== Data to process

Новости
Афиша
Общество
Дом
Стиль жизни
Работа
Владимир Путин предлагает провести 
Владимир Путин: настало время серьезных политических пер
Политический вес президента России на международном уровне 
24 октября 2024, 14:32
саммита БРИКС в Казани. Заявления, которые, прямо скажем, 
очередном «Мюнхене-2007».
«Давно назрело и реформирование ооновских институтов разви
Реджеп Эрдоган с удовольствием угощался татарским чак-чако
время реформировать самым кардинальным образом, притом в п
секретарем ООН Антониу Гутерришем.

====

_Problem statement_
Give back every line of the data exactly.

_Exercise answer_
Новости
Афиша
Общество
Дом
Стиль жизни
Работа
Владимир Путин предлагает провести 
Владимир Путин: настало время серьезных политических пер
Политический вес президента России на международном уровне 
24 октября 2024, 14:32
саммита БРИКС в Казани. Заявления, которые, прямо скажем, 
очередном «Мюнхене-2007».
«Давно назрело и реформирование ооновских институтов разви
Реджеп Эрдоган с удовольствием угощался татарским чак-чако
время реформировать самым кардинальным образом, притом в п
секретарем ООН Антониу Гутерришем.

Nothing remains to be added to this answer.